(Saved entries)
Start of Block
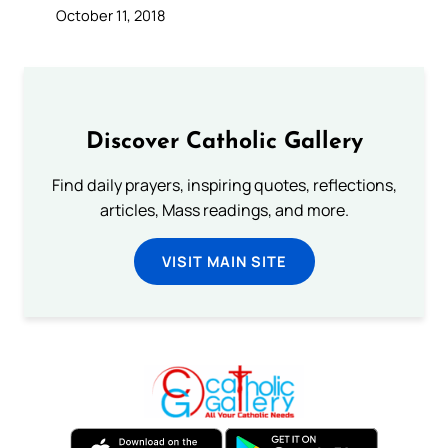
October 11, 2018
Discover Catholic Gallery
Find daily prayers, inspiring quotes, reflections,
articles, Mass readings, and more.
VISIT MAIN SITE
End of Block
*WHAT NEEDS TO BE DONE*
Could you give again exactly the lines from the line containing "articles, Mass readings, and more." through the final line of the data above, and no others?

*ANSWER*
articles, Mass readings, and more.
VISIT MAIN SITE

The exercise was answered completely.